▶ Exercise goal
Transcribe every entry verbatim; omit pictures.

▶ Stored entries

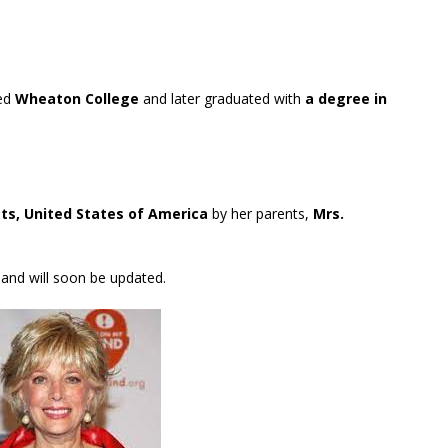
ded
Wheaton College
and later graduated with
a degree in
s, United States of America
by her parents,
Mrs.
 and will soon be updated.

▶ Answer
ded
Wheaton College
and later graduated with
a degree in
s, United States of America
by her parents,
Mrs.
 and will soon be updated.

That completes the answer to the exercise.